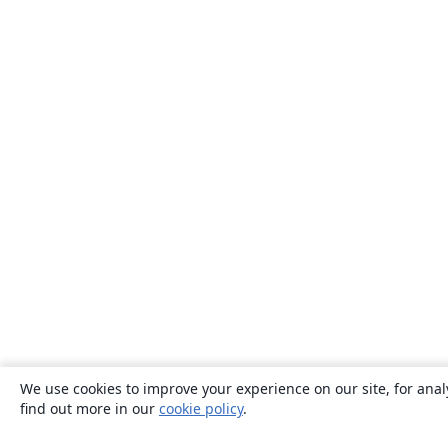
We use cookies to improve your experience on our site, for anal
find out more in our
cookie policy
.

***

TASK STATEMENT -> Replicate the material above verbatim; images stay out of the copy.

REPLY ->
We use cookies to improve your experience on our site, for anal
find out more in our
cookie policy
.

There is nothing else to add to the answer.